Here it is, kids – the spookiest time of year. The one weekend when you can wake up betwixt a Friendship Manor resident wearing their Depends and a confused, young man, and the worst thing that can happen is you being late to bobbing for apples. This is the weekend of unbridled, outrageous extremes: Instead of having six beers, you have 17. Instead of going out in a T-shirt and jeans, you leave the house looking like the illegitimate love child of the St. Paulie girl and a cheap Jersey hooker.

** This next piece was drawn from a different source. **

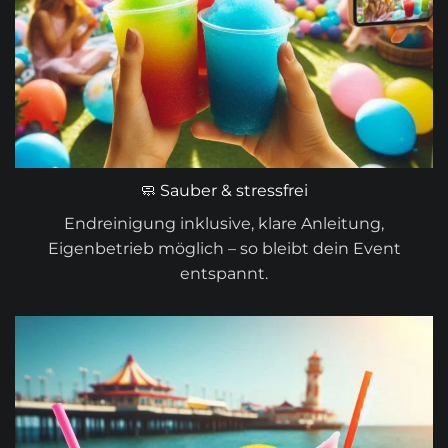
🧼 Sauber & stressfrei
Endreinigung inklusive, klare Anleitung,
Eigenbetrieb möglich – so bleibt dein Event
entspannt.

If you’re going to dress up and party like you’ve never done before, why not take this opportunity to try something in the bedroom that you would never dream of doing if it weren’t Halloween? Why not give your scrumptious zombie friend a trick and a treat? You know what I’m talking about, and the move is only made oh-so-appropriate due to the current weather patterns these days. This weekend you’re gonna pee on your hookup – give ’em the old Golden Shower!
One of the last great taboo sexual fetishes, the Golden Shower isn’t tricky due to how you do it, but rather, because it’s damn near impossible to find where to do it. So in order to pull this move off successfully, you’re going to need to get your haunted hookup into the shower, for it is in the shower that your whiz, just like any chance of rekindling this relationship or remembering what you do this weekend, will swiftly dribble down the drain.
Getting the object of your ghastly passions into the porcelain arena should prove to be quite easy considering that costumes have a habit of getting pretty gross as the night goes on. If you want to double your chances, stake out a dance party and freak them next to the sweatiest person you can find. No doubt they will want to rinse off the salty slather they’re covered in after dancing alongside Chewbacca and Ron Burgundy.
So once they’re under-showerhead – you standing there like the Casanova you are, kissing them wildly and a-slipping and a-sliding all over their body – that’s when you start the waterworks. Let it all out – all of the Nattie and the whiskey and the Bacardi and the eggnog and – wait, eggnog? What kind of parties are you going to this weekend?! – send that relieving rush through the steam and right onto their legs.
This is where the true connoisseurs of the fetish break into groups. Some like receiving the shower, believing that the ultimate sign of sexual submission is accepting any fluid your lover has to offer. Others believe that giving the shower is the ultimate sign of sexual dominance, marking your territory like a sexy king or queen of the jungle letting everyone downwind know who you’ve nailed this monsoon season.
Now catch that look on their face! They might want to run away from you and your special drips of little yellow kisses, but if they bail out now, how the heck are they gonna wash off the rest of the pee? They are forced to stay in the shower with you, forced to turn away to rinse off one leg, only to have to you mark the newly offered limb. Try writing your name.
These seconds together might be awkward. They may start to cuss at you and call you names, maybe even try to pee on you back – ignore all of that. You should really use this time to reflect on what you are feeling – assuming you are coherent enough to understand what you are doing. Do you like peeing on someone else? Is this a fetish that you would like to explore again in a more sober, compassionate setting as opposed to your little pee-trap?
The freakiness that is Halloween in Isla Vista is an unrivaled experience, but let’s be honest – it does seem to be a bit repetitive once you’re my age, kids. So why not make this 31st a truly memorable experience? This holiday weekend, don’t pass up your golden opportunity to really let the good times flow!
God, that was bad. Now go get that candy!
Daily Nexus sex columnist Dave Franzese will tell the world to bring on the golden showers by dressing up as a urinal this Halloween.